- Data excerpts
********************

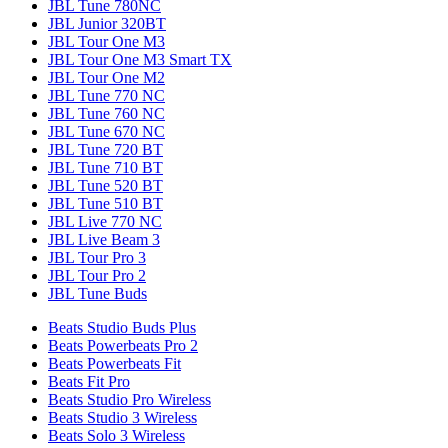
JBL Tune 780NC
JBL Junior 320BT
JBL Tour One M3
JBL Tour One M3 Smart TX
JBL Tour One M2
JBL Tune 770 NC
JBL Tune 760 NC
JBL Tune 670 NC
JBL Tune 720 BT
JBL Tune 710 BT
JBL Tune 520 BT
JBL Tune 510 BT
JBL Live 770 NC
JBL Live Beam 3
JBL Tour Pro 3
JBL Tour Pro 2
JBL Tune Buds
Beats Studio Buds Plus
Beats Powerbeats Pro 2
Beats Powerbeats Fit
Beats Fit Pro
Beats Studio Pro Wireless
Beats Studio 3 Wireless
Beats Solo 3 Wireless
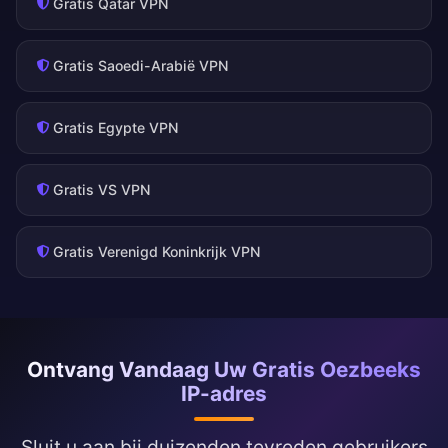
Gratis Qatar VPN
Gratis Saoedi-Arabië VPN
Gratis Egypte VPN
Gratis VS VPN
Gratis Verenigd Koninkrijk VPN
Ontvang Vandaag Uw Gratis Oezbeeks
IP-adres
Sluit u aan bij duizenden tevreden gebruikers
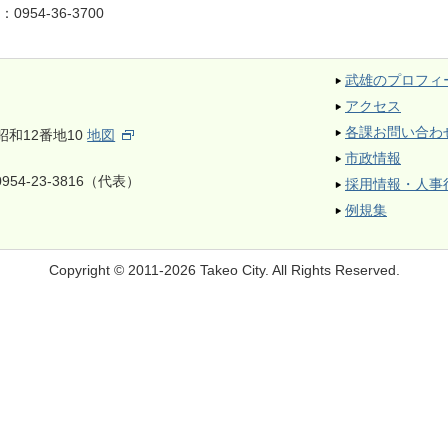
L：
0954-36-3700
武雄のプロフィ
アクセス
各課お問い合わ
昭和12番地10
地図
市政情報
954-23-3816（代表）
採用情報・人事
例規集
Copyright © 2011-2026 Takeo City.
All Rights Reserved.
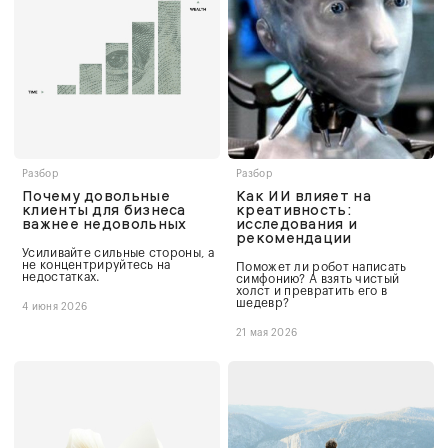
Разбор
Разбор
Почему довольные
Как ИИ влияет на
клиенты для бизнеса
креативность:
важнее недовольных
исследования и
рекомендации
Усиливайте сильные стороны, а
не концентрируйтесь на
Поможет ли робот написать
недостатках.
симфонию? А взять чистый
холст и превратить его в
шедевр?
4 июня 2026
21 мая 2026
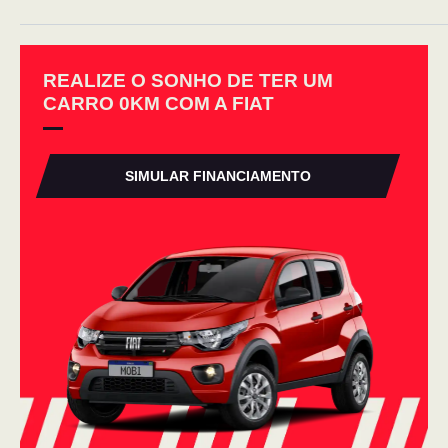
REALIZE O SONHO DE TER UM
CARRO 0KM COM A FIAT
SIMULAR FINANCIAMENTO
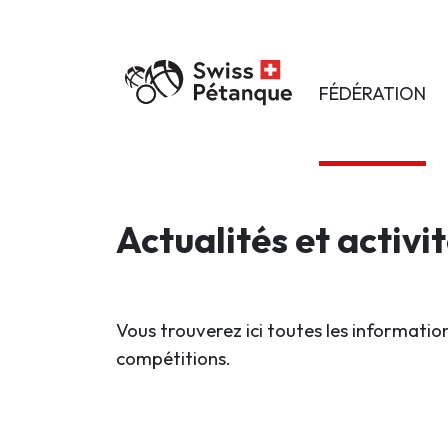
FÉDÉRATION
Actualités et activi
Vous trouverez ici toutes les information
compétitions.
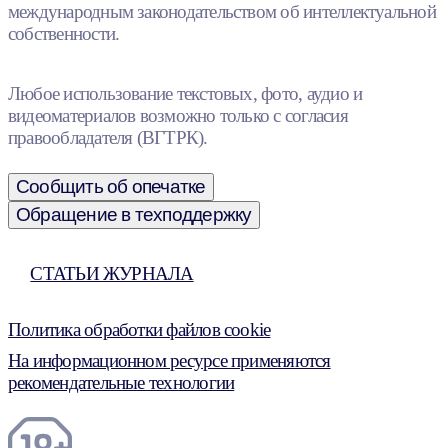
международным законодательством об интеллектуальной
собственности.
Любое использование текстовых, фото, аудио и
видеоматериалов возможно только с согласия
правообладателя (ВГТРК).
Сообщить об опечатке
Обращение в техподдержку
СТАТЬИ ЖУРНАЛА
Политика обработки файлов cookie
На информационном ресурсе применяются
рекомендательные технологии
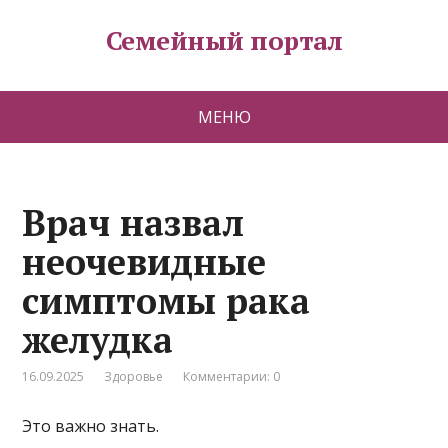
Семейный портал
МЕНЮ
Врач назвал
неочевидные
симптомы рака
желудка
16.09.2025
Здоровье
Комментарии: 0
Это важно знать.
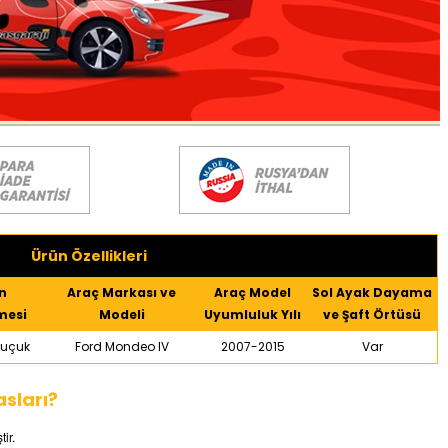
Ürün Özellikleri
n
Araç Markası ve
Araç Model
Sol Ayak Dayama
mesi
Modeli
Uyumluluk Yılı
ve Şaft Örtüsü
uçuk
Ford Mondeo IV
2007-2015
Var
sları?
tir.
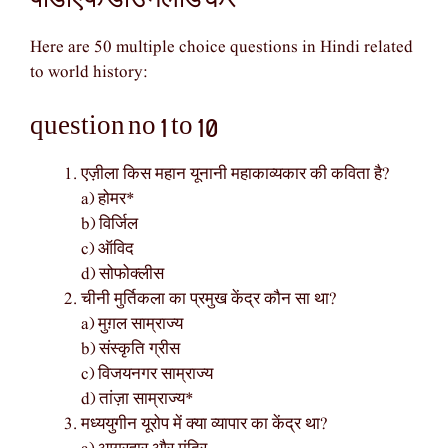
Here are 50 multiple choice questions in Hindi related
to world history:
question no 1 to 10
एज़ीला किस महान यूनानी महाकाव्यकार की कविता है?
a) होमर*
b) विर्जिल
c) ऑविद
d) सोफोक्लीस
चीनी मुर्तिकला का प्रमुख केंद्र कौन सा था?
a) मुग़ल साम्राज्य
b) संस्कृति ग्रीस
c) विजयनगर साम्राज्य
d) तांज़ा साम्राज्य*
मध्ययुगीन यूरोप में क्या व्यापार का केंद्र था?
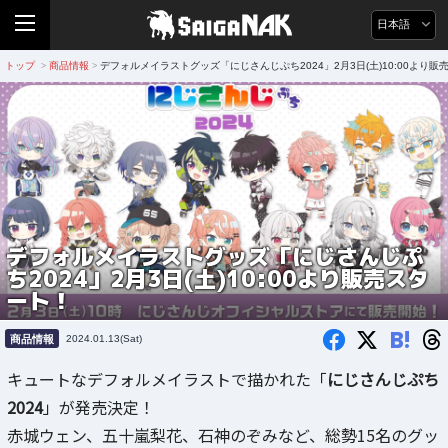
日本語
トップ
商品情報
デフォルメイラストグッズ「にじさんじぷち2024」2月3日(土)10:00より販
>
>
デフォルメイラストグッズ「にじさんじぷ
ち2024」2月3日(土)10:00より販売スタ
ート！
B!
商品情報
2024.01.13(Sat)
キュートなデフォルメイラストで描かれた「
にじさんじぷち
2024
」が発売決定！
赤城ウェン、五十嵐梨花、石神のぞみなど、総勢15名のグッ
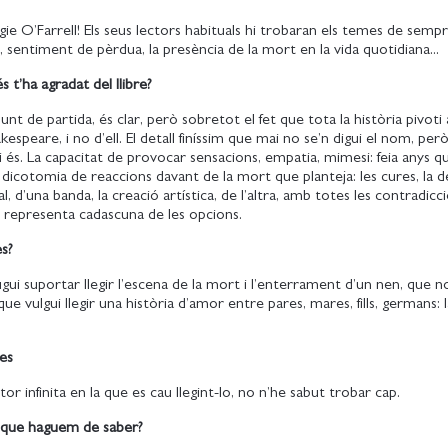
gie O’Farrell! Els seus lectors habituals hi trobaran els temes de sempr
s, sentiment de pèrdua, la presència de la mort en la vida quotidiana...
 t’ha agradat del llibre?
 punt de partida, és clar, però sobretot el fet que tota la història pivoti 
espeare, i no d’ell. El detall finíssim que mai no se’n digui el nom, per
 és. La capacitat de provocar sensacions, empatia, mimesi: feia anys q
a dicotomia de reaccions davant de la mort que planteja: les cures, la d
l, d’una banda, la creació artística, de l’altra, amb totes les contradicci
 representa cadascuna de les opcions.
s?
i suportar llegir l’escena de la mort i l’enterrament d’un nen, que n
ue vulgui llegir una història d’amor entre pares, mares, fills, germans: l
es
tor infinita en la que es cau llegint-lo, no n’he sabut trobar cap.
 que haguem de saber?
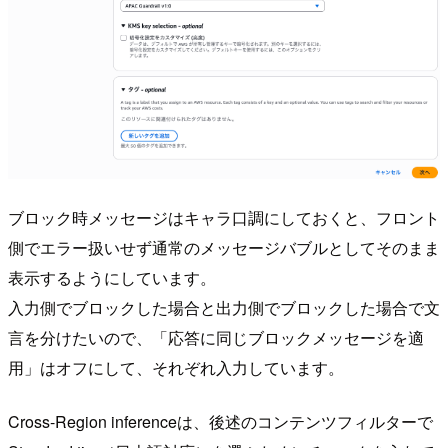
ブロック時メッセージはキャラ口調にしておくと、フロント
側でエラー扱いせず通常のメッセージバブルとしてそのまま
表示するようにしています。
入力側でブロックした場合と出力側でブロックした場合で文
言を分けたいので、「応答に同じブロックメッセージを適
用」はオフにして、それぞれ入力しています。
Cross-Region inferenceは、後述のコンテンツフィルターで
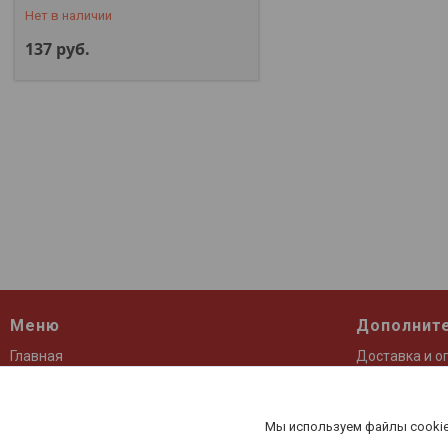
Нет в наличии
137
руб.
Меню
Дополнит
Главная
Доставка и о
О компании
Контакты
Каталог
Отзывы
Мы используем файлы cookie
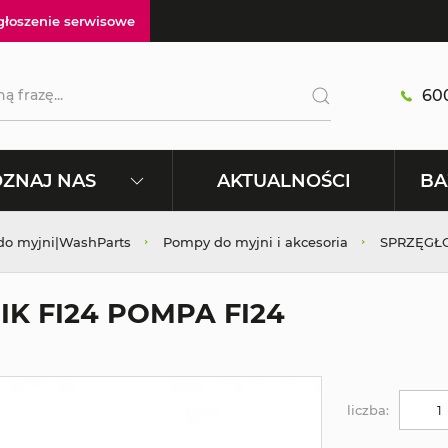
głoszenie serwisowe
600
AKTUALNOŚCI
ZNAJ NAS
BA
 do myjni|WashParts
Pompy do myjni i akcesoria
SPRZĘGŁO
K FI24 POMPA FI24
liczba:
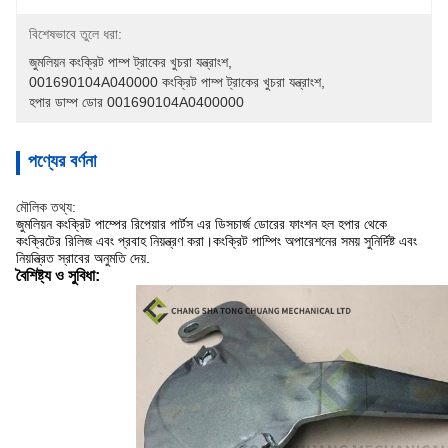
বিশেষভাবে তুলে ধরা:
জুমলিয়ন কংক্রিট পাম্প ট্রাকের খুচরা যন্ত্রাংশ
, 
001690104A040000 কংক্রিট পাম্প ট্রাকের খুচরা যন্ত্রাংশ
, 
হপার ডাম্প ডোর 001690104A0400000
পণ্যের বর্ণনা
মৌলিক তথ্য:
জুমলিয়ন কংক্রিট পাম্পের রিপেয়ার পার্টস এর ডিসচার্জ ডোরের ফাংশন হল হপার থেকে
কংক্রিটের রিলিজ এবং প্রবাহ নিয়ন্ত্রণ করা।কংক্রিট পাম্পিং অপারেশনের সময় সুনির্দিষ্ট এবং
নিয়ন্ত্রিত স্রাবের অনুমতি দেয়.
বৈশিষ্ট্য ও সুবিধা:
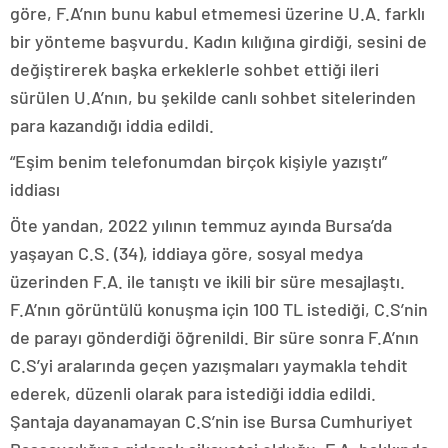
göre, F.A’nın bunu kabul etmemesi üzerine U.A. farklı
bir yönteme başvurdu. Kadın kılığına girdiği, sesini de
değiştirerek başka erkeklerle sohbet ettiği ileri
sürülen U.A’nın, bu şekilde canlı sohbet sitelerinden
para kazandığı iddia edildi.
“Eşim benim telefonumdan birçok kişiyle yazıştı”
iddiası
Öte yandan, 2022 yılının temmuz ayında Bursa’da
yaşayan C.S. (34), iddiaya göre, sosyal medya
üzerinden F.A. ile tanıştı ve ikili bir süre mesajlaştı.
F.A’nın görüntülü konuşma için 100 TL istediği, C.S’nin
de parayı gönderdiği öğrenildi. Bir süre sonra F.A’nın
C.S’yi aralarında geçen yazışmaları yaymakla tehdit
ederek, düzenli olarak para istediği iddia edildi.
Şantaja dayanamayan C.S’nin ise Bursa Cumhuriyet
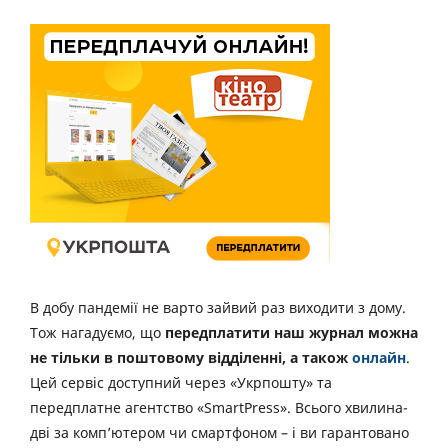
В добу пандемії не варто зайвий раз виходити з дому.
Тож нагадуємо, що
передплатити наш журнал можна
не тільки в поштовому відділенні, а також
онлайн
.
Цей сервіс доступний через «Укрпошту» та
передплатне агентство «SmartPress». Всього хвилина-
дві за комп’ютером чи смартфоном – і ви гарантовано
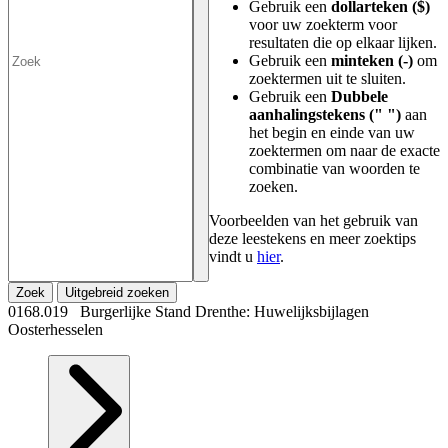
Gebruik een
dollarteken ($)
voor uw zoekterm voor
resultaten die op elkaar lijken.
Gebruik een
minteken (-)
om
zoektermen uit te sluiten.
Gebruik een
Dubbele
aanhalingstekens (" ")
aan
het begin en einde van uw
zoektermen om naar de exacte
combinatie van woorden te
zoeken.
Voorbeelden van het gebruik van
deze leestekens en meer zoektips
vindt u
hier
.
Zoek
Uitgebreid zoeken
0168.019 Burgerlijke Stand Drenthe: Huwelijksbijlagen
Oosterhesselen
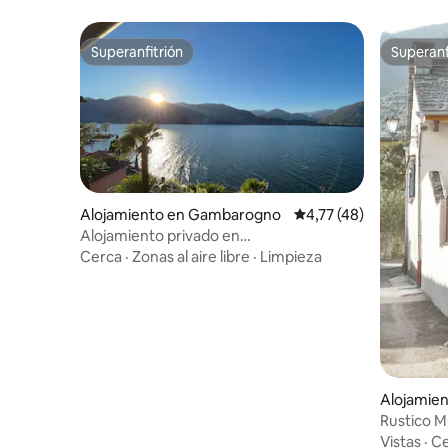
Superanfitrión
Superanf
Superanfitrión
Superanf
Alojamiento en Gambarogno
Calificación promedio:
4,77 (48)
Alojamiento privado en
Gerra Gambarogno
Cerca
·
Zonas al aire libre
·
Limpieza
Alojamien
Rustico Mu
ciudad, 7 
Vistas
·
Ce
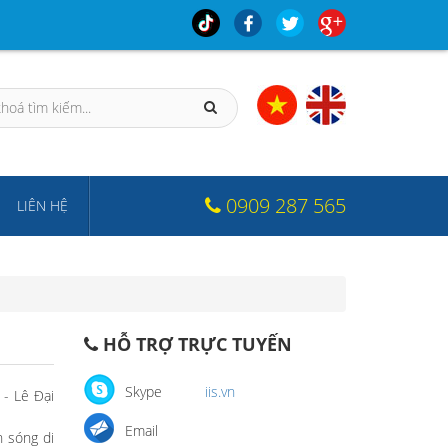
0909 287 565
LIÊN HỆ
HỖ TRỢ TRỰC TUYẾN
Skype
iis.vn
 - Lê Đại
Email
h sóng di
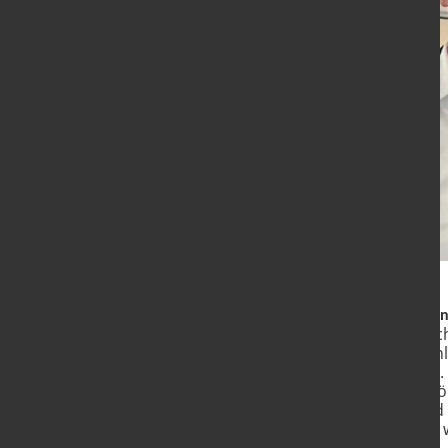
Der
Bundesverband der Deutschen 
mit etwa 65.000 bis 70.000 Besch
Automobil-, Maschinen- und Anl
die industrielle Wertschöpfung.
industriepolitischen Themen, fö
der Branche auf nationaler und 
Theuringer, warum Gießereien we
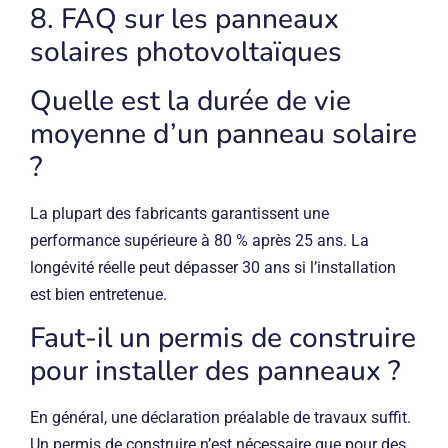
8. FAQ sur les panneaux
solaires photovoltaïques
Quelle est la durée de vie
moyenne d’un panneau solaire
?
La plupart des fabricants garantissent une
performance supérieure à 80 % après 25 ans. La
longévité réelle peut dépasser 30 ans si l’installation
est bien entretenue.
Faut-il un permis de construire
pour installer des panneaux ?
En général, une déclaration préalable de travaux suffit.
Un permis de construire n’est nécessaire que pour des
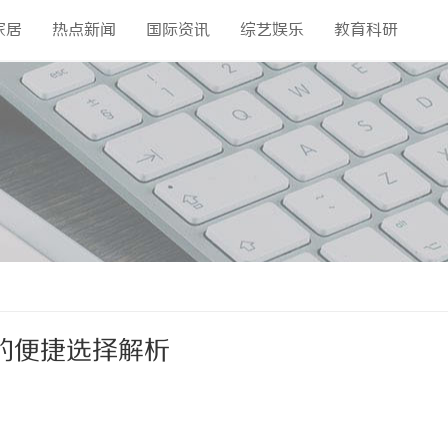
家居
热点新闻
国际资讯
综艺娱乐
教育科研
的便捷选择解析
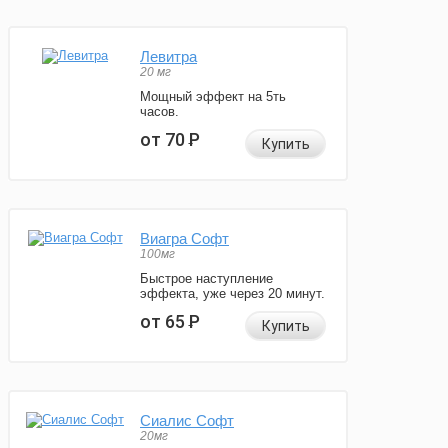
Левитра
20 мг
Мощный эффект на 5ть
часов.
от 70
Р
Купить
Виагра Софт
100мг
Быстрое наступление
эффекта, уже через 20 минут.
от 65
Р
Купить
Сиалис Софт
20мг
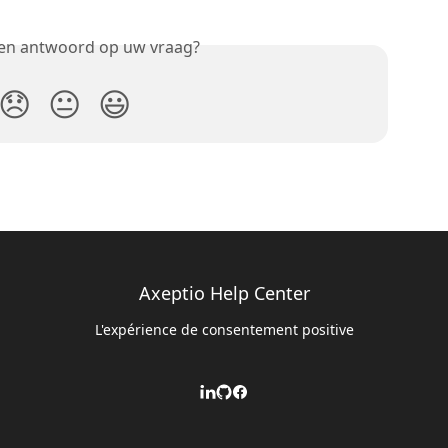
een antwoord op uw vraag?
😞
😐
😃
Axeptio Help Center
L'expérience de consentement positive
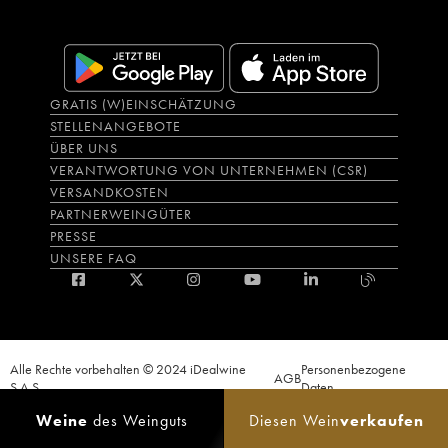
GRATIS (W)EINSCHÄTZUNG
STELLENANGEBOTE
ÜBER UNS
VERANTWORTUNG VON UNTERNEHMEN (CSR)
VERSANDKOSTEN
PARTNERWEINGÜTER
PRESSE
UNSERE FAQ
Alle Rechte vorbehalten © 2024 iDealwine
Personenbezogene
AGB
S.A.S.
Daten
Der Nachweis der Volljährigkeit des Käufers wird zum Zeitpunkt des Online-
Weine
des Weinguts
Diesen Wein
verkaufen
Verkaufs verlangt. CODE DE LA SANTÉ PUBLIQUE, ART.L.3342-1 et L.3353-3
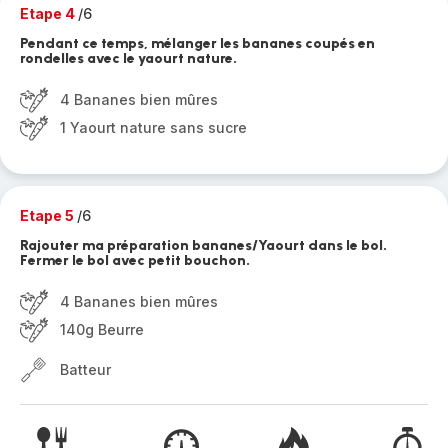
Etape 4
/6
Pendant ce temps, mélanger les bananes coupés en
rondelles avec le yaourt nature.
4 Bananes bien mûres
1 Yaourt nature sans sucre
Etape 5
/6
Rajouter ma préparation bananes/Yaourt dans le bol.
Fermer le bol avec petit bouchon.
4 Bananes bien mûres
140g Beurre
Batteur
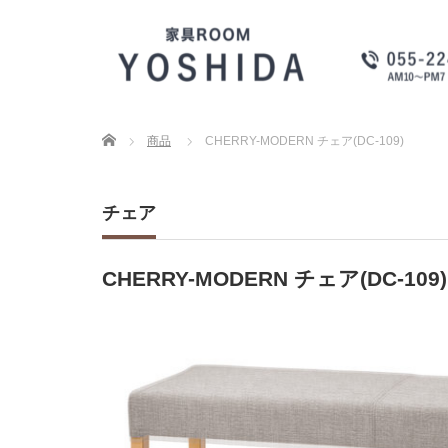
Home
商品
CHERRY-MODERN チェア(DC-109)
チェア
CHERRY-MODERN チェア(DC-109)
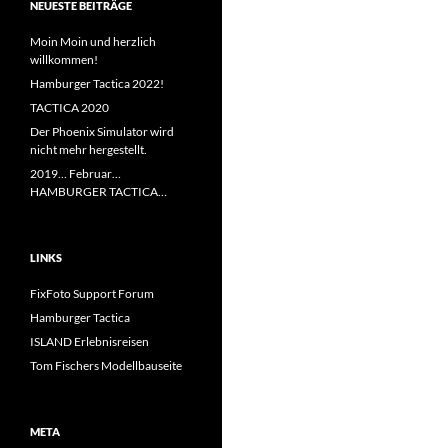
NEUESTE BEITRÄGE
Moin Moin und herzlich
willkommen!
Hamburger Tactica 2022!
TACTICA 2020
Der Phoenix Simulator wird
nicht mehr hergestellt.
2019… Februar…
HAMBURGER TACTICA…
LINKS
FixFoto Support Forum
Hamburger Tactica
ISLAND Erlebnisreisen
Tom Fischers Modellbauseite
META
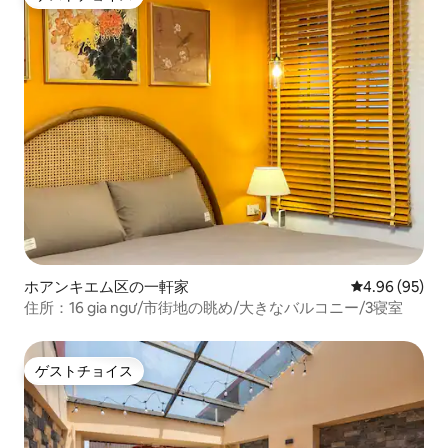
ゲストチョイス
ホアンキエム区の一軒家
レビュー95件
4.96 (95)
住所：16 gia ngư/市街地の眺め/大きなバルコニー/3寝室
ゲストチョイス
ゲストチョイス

********************

- Task objective
For the data above, state how many lines contain "デフォルメイラストグッズ"; the number is the whole answer.

- Answer
2